How Often Must I Forgive?

[Homily: Monday of Third Week in Lent. Based on Mt. 18: 21-25]

Our Gospel reading for this day begins with the question, “Lord, if my brother sins against me, how often must I forgive him?” That, I am certain, is a question that is close to the heart of many persons trying hard to be disciples of Jesus, but have in their lives a brother or sister, sometimes even a blood-brother or a blood-sister, who has wronged him or her. That can be rooted in an argument over a family inheritance, a dispute about a financial transaction, or an injury due to something done in malice. It can have to do with a fellow student who has borrowed money from you, or with another student who has wronged you by backbiting, or a student who has failed you in friendship, not just once but many times.

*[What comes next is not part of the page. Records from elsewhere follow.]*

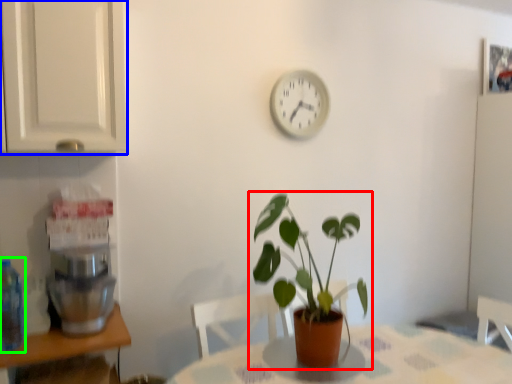 Question: Which object is the farthest from houseplant (highlighted by a red box)? Choose among these: cabinetry (highlighted by a blue box) or bottle (highlighted by a green box).

Choices:
 (A) cabinetry
 (B) bottle

Answer: (B) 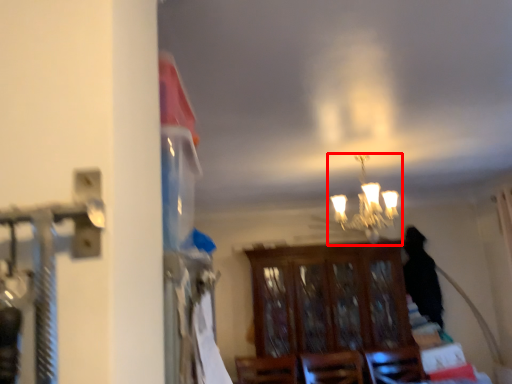 Question: From the image's perspective, where is lamp (annotated by the red box) located in relation to furniture in the image?

Choices:
 (A) above
 (B) below

Answer: (A) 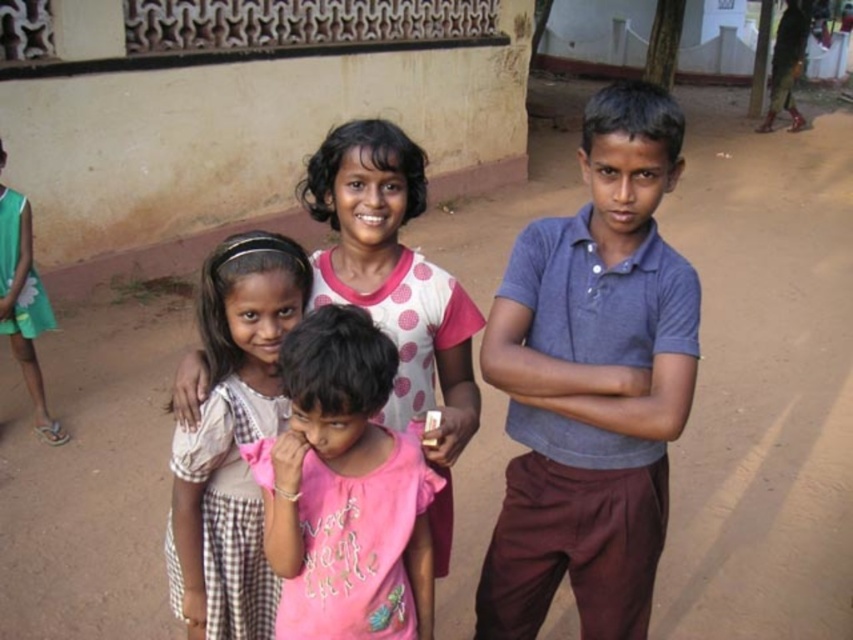 Question: Which of the following is the closest to the observer?

Choices:
 (A) (242, 449)
 (B) (656, 259)
 (C) (247, 520)

Answer: (A)

Question: Is gray cotton shirt at center further to the viewer compared to pink cotton shirt at center?

Choices:
 (A) no
 (B) yes

Answer: (B)

Question: Does gray cotton shirt at center have a smaller size compared to pink fabric at center?

Choices:
 (A) no
 (B) yes

Answer: (A)

Question: Which point is farther from the camera taking this photo?

Choices:
 (A) (590, 465)
 (B) (418, 512)
 (C) (262, 436)

Answer: (A)

Question: Which of these objects is positioned closest to the pink cotton shirt at center?

Choices:
 (A) gray cotton shirt at center
 (B) pink fabric at center

Answer: (B)

Question: Observing the image, what is the correct spatial positioning of gray cotton shirt at center in reference to pink fabric at center?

“How often must I forgive?” Our Lord’s reply: forgive, forgive, forgive – not only seven times, but seventy-times-seven times! Here, “seventy-times-seven is not the mathematical product “490”, but the virtual imperative, “Forgive always!” If your admission to the Kingdom of God is through your having been forgiven infinitely in God’s mercy, you too must be able always to forgive others – especially when this concerns your life, and those who are indebted to you. Forgive, because you recall how in life you have been forgiven – over and over again!

The parable in today’s Gospel portrays, on the one hand, a King who had decided “to settle accounts with his servants” and, on the other hand, the servant who knew that his accounts could not be settled favorably, that his deficit would be disastrous, that there was no way possible that he could avoid the terrible justice of his King. This justice, he knew, would cause the confiscation of all his property and force him, his wife and his children into slavery.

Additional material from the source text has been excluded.